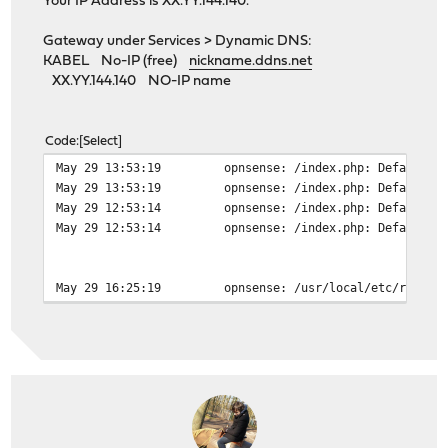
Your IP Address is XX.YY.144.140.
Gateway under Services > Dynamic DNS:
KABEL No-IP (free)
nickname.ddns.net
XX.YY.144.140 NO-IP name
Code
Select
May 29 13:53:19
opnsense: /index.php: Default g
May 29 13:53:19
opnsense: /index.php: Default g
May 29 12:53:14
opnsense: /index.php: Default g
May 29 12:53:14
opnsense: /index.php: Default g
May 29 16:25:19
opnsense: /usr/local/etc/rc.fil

* * *

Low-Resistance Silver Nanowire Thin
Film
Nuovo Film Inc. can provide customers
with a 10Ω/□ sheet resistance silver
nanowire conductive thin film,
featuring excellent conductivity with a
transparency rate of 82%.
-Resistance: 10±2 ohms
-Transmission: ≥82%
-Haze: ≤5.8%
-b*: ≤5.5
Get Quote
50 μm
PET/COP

...

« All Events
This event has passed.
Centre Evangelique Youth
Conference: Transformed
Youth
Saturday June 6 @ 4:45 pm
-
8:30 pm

• YOUR TASK: Show each line of the material where the word "with" occurs.

• RESPONSE TO THE EXERCISE:
with a 10Ω/□ sheet resistance silver
featuring excellent conductivity with a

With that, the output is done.